Work task ->
Omitting all images, set down every line below exactly as it appears.

Data extracted from a collection
# # # # # # #

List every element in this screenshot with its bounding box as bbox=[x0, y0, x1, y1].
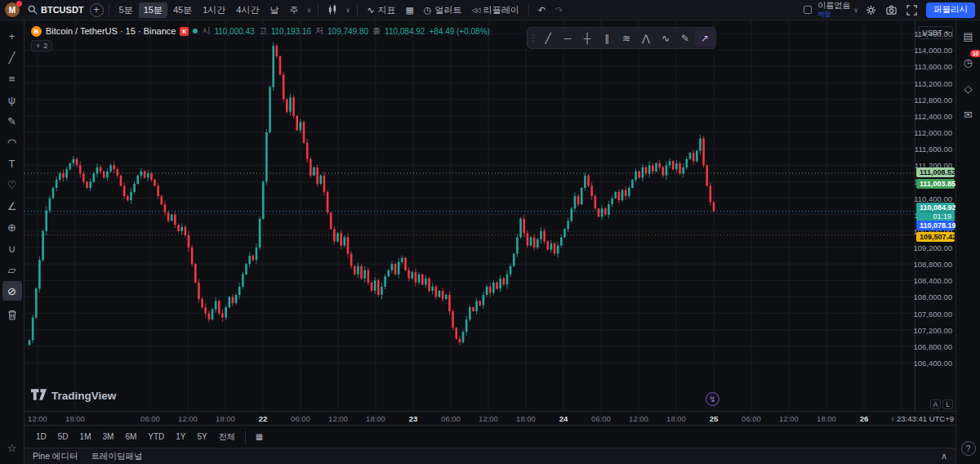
time-tick: 24 bbox=[559, 414, 568, 423]
chat-icon[interactable]: ✉ bbox=[959, 105, 978, 124]
lightning-button[interactable]: ↯ bbox=[706, 392, 719, 406]
object-tree-collapse-button[interactable]: ∨ 2 bbox=[31, 40, 52, 51]
range-3M[interactable]: 3M bbox=[98, 431, 119, 443]
redo-button[interactable]: ↷ bbox=[551, 2, 567, 19]
ruler-icon[interactable]: ▱ bbox=[2, 260, 22, 279]
hotlist-icon[interactable]: ◇ bbox=[959, 78, 978, 98]
settings-button[interactable] bbox=[862, 2, 880, 19]
fullscreen-button[interactable] bbox=[902, 2, 921, 19]
help-icon[interactable]: ? bbox=[961, 441, 976, 456]
layout-caret[interactable]: ∨ bbox=[852, 5, 860, 16]
log-scale-button[interactable]: L bbox=[942, 399, 953, 409]
range-5Y[interactable]: 5Y bbox=[193, 431, 212, 443]
shapes-arc-icon[interactable]: ◠ bbox=[2, 132, 22, 152]
time-tick: 06:00 bbox=[291, 414, 310, 423]
curve-icon[interactable]: ↗ bbox=[695, 29, 715, 47]
trend-line-icon[interactable]: ╱ bbox=[538, 29, 558, 47]
undo-button[interactable]: ↶ bbox=[534, 2, 550, 19]
camera-icon bbox=[886, 5, 897, 16]
timeframe-1시간[interactable]: 1시간 bbox=[198, 2, 230, 18]
alert-button[interactable]: ◷ 얼러트 bbox=[420, 2, 466, 19]
close-label: 종 bbox=[372, 25, 381, 37]
panel-expand-icon[interactable]: ∧ bbox=[941, 451, 947, 462]
cloud-save-button[interactable] bbox=[800, 2, 816, 19]
range-1D[interactable]: 1D bbox=[31, 431, 51, 443]
fib-retracement-icon[interactable]: ≡ bbox=[2, 69, 22, 88]
time-tick: 18:00 bbox=[65, 414, 85, 423]
emoji-icon[interactable]: ♡ bbox=[2, 175, 22, 194]
time-tick: 25 bbox=[710, 414, 719, 423]
horizontal-line-icon[interactable]: ─ bbox=[558, 29, 577, 47]
time-axis[interactable]: 12:0018:0006:0012:0018:002206:0012:0018:… bbox=[24, 411, 956, 425]
layout-menu[interactable]: 이름없음 저장 bbox=[817, 2, 850, 18]
hide-drawings-icon[interactable]: ⊘ bbox=[2, 281, 22, 301]
symbol-search-button[interactable]: BTCUSDT bbox=[24, 2, 88, 19]
auto-scale-button[interactable]: A bbox=[930, 399, 941, 409]
crosshair-icon[interactable]: + bbox=[2, 26, 22, 46]
go-to-date-icon[interactable]: ▦ bbox=[251, 431, 268, 443]
price-line-label: 111,008.52 bbox=[916, 167, 955, 177]
chart-pane[interactable]: B Bitcoin / TetherUS · 15 · Binance K 시 … bbox=[24, 20, 915, 411]
fullscreen-icon bbox=[906, 5, 917, 16]
timeframe-날[interactable]: 날 bbox=[265, 2, 283, 18]
timeframe-15분[interactable]: 15분 bbox=[139, 2, 167, 18]
pitchfork-icon[interactable]: ψ bbox=[2, 90, 22, 109]
collapse-count: 2 bbox=[43, 42, 47, 50]
wave-icon[interactable]: ∿ bbox=[656, 29, 675, 47]
timeframe-주[interactable]: 주 bbox=[284, 2, 303, 18]
replay-button[interactable]: ◁◁ 리플레이 bbox=[467, 2, 523, 19]
parallel-channel-icon[interactable]: ∥ bbox=[597, 29, 617, 47]
clock[interactable]: 23:43:41 UTC+9 bbox=[893, 414, 954, 423]
magnet-icon[interactable]: ∪ bbox=[2, 239, 22, 258]
divider bbox=[318, 3, 318, 16]
alerts-icon[interactable]: ◷10 bbox=[959, 52, 978, 72]
candlestick-icon bbox=[327, 4, 338, 16]
indicator-templates-button[interactable]: ▦ bbox=[401, 2, 417, 19]
favorites-star-icon[interactable]: ☆ bbox=[2, 438, 22, 457]
price-scale[interactable]: USDT ∨ 106,400.00106,800.00107,200.00107… bbox=[915, 20, 956, 411]
avatar[interactable]: M bbox=[5, 2, 20, 17]
save-link[interactable]: 저장 bbox=[817, 11, 831, 18]
alerts-badge: 10 bbox=[970, 50, 980, 57]
high-label: 고 bbox=[259, 25, 267, 37]
chart-type-button[interactable] bbox=[323, 2, 342, 19]
floating-drawing-toolbar[interactable]: ⋮╱─┼∥≋⋀∿✎↗ bbox=[527, 27, 716, 49]
tab-pine-에디터[interactable]: Pine 에디터 bbox=[33, 451, 78, 462]
tab-트레이딩패널[interactable]: 트레이딩패널 bbox=[91, 451, 142, 462]
watchlist-icon[interactable]: ▤ bbox=[959, 26, 978, 46]
timeframe-5분[interactable]: 5분 bbox=[114, 2, 138, 18]
price-tick: 112,800.00 bbox=[914, 95, 952, 104]
symbol-legend[interactable]: B Bitcoin / TetherUS · 15 · Binance K 시 … bbox=[31, 25, 490, 37]
indicators-icon: ∿ bbox=[367, 5, 374, 16]
time-tick: 12:00 bbox=[629, 414, 648, 423]
range-1M[interactable]: 1M bbox=[75, 431, 96, 443]
brush-icon[interactable]: ✎ bbox=[675, 29, 695, 47]
text-tool-icon[interactable]: T bbox=[2, 154, 22, 173]
brush-icon[interactable]: ✎ bbox=[2, 111, 22, 131]
snapshot-button[interactable] bbox=[882, 2, 901, 19]
candlestick-chart[interactable] bbox=[24, 20, 915, 411]
timeframe-45분[interactable]: 45분 bbox=[168, 2, 197, 18]
range-5D[interactable]: 5D bbox=[53, 431, 74, 443]
timeframe-caret[interactable]: ∨ bbox=[305, 5, 313, 16]
trend-line-icon[interactable]: ╱ bbox=[2, 47, 22, 67]
chart-type-caret[interactable]: ∨ bbox=[344, 5, 352, 16]
range-6M[interactable]: 6M bbox=[120, 431, 141, 443]
measure-icon[interactable]: ∠ bbox=[2, 196, 22, 216]
range-전체[interactable]: 전체 bbox=[214, 430, 240, 444]
zoom-in-icon[interactable]: ⊕ bbox=[2, 217, 22, 237]
cross-line-icon[interactable]: ┼ bbox=[577, 29, 597, 47]
regression-trend-icon[interactable]: ≋ bbox=[617, 29, 636, 47]
pattern-icon[interactable]: ⋀ bbox=[636, 29, 656, 47]
indicators-button[interactable]: ∿ 지표 bbox=[363, 2, 399, 19]
open-value: 110,000.43 bbox=[214, 27, 254, 36]
bitcoin-logo-icon: B bbox=[31, 26, 42, 37]
clock-time: 23:43:41 bbox=[897, 414, 927, 423]
compare-add-button[interactable]: + bbox=[90, 3, 104, 17]
trash-icon[interactable] bbox=[2, 305, 22, 324]
timeframe-4시간[interactable]: 4시간 bbox=[231, 2, 264, 18]
drag-handle[interactable]: ⋮ bbox=[528, 29, 538, 47]
range-YTD[interactable]: YTD bbox=[143, 431, 169, 443]
publish-button[interactable]: 퍼블리시 bbox=[926, 2, 975, 18]
range-1Y[interactable]: 1Y bbox=[171, 431, 190, 443]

# # # # # # #

Written reply ->
List every element in this screenshot with its bounding box as bbox=[x0, y0, x1, y1].
time-tick: 24 bbox=[559, 414, 568, 423]
chat-icon[interactable]: ✉ bbox=[959, 105, 978, 124]
lightning-button[interactable]: ↯ bbox=[706, 392, 719, 406]
object-tree-collapse-button[interactable]: ∨ 2 bbox=[31, 40, 52, 51]
range-3M[interactable]: 3M bbox=[98, 431, 119, 443]
redo-button[interactable]: ↷ bbox=[551, 2, 567, 19]
ruler-icon[interactable]: ▱ bbox=[2, 260, 22, 279]
hotlist-icon[interactable]: ◇ bbox=[959, 78, 978, 98]
settings-button[interactable] bbox=[862, 2, 880, 19]
fullscreen-button[interactable] bbox=[902, 2, 921, 19]
help-icon[interactable]: ? bbox=[961, 441, 976, 456]
layout-caret[interactable]: ∨ bbox=[852, 5, 860, 16]
log-scale-button[interactable]: L bbox=[942, 399, 953, 409]
range-5Y[interactable]: 5Y bbox=[193, 431, 212, 443]
shapes-arc-icon[interactable]: ◠ bbox=[2, 132, 22, 152]
time-tick: 06:00 bbox=[291, 414, 310, 423]
curve-icon[interactable]: ↗ bbox=[695, 29, 715, 47]
trend-line-icon[interactable]: ╱ bbox=[538, 29, 558, 47]
undo-button[interactable]: ↶ bbox=[534, 2, 550, 19]
camera-icon bbox=[886, 5, 897, 16]
timeframe-1시간[interactable]: 1시간 bbox=[198, 2, 230, 18]
alert-button[interactable]: ◷ 얼러트 bbox=[420, 2, 466, 19]
close-label: 종 bbox=[372, 25, 381, 37]
panel-expand-icon[interactable]: ∧ bbox=[941, 451, 947, 462]
cloud-save-button[interactable] bbox=[800, 2, 816, 19]
range-1D[interactable]: 1D bbox=[31, 431, 51, 443]
fib-retracement-icon[interactable]: ≡ bbox=[2, 69, 22, 88]
time-tick: 18:00 bbox=[65, 414, 85, 423]
emoji-icon[interactable]: ♡ bbox=[2, 175, 22, 194]
time-tick: 25 bbox=[710, 414, 719, 423]
horizontal-line-icon[interactable]: ─ bbox=[558, 29, 577, 47]
time-axis[interactable]: 12:0018:0006:0012:0018:002206:0012:0018:… bbox=[24, 411, 956, 425]
layout-menu[interactable]: 이름없음 저장 bbox=[817, 2, 850, 18]
hide-drawings-icon[interactable]: ⊘ bbox=[2, 281, 22, 301]
symbol-search-button[interactable]: BTCUSDT bbox=[24, 2, 88, 19]
auto-scale-button[interactable]: A bbox=[930, 399, 941, 409]
crosshair-icon[interactable]: + bbox=[2, 26, 22, 46]
go-to-date-icon[interactable]: ▦ bbox=[251, 431, 268, 443]
price-line-label: 111,008.52 bbox=[916, 167, 955, 177]
chart-pane[interactable]: B Bitcoin / TetherUS · 15 · Binance K 시 … bbox=[24, 20, 915, 411]
fullscreen-icon bbox=[906, 5, 917, 16]
timeframe-날[interactable]: 날 bbox=[265, 2, 283, 18]
timeframe-15분[interactable]: 15분 bbox=[139, 2, 167, 18]
pitchfork-icon[interactable]: ψ bbox=[2, 90, 22, 109]
collapse-count: 2 bbox=[43, 42, 47, 50]
wave-icon[interactable]: ∿ bbox=[656, 29, 675, 47]
timeframe-주[interactable]: 주 bbox=[284, 2, 303, 18]
replay-button[interactable]: ◁◁ 리플레이 bbox=[467, 2, 523, 19]
parallel-channel-icon[interactable]: ∥ bbox=[597, 29, 617, 47]
clock[interactable]: 23:43:41 UTC+9 bbox=[893, 414, 954, 423]
magnet-icon[interactable]: ∪ bbox=[2, 239, 22, 258]
divider bbox=[318, 3, 318, 16]
alerts-icon[interactable]: ◷10 bbox=[959, 52, 978, 72]
candlestick-icon bbox=[327, 4, 338, 16]
indicator-templates-button[interactable]: ▦ bbox=[401, 2, 417, 19]
favorites-star-icon[interactable]: ☆ bbox=[2, 438, 22, 457]
price-scale[interactable]: USDT ∨ 106,400.00106,800.00107,200.00107… bbox=[915, 20, 956, 411]
avatar[interactable]: M bbox=[5, 2, 20, 17]
save-link[interactable]: 저장 bbox=[817, 11, 831, 18]
alerts-badge: 10 bbox=[970, 50, 980, 57]
high-label: 고 bbox=[259, 25, 267, 37]
chart-type-button[interactable] bbox=[323, 2, 342, 19]
floating-drawing-toolbar[interactable]: ⋮╱─┼∥≋⋀∿✎↗ bbox=[527, 27, 716, 49]
tab-pine-에디터[interactable]: Pine 에디터 bbox=[33, 451, 78, 462]
tab-트레이딩패널[interactable]: 트레이딩패널 bbox=[91, 451, 142, 462]
watchlist-icon[interactable]: ▤ bbox=[959, 26, 978, 46]
timeframe-5분[interactable]: 5분 bbox=[114, 2, 138, 18]
price-tick: 112,800.00 bbox=[914, 95, 952, 104]
symbol-legend[interactable]: B Bitcoin / TetherUS · 15 · Binance K 시 … bbox=[31, 25, 490, 37]
indicators-icon: ∿ bbox=[367, 5, 374, 16]
time-tick: 12:00 bbox=[629, 414, 648, 423]
range-1M[interactable]: 1M bbox=[75, 431, 96, 443]
brush-icon[interactable]: ✎ bbox=[675, 29, 695, 47]
text-tool-icon[interactable]: T bbox=[2, 154, 22, 173]
brush-icon[interactable]: ✎ bbox=[2, 111, 22, 131]
snapshot-button[interactable] bbox=[882, 2, 901, 19]
candlestick-chart[interactable] bbox=[24, 20, 915, 411]
timeframe-45분[interactable]: 45분 bbox=[168, 2, 197, 18]
range-5D[interactable]: 5D bbox=[53, 431, 74, 443]
timeframe-caret[interactable]: ∨ bbox=[305, 5, 313, 16]
trend-line-icon[interactable]: ╱ bbox=[2, 47, 22, 67]
chart-type-caret[interactable]: ∨ bbox=[344, 5, 352, 16]
range-6M[interactable]: 6M bbox=[120, 431, 141, 443]
measure-icon[interactable]: ∠ bbox=[2, 196, 22, 216]
range-전체[interactable]: 전체 bbox=[214, 430, 240, 444]
zoom-in-icon[interactable]: ⊕ bbox=[2, 217, 22, 237]
cross-line-icon[interactable]: ┼ bbox=[577, 29, 597, 47]
regression-trend-icon[interactable]: ≋ bbox=[617, 29, 636, 47]
pattern-icon[interactable]: ⋀ bbox=[636, 29, 656, 47]
indicators-button[interactable]: ∿ 지표 bbox=[363, 2, 399, 19]
open-value: 110,000.43 bbox=[214, 27, 254, 36]
bitcoin-logo-icon: B bbox=[31, 26, 42, 37]
clock-time: 23:43:41 bbox=[897, 414, 927, 423]
compare-add-button[interactable]: + bbox=[90, 3, 104, 17]
trash-icon[interactable] bbox=[2, 305, 22, 324]
timeframe-4시간[interactable]: 4시간 bbox=[231, 2, 264, 18]
drag-handle[interactable]: ⋮ bbox=[528, 29, 538, 47]
range-YTD[interactable]: YTD bbox=[143, 431, 169, 443]
publish-button[interactable]: 퍼블리시 bbox=[926, 2, 975, 18]
range-1Y[interactable]: 1Y bbox=[171, 431, 190, 443]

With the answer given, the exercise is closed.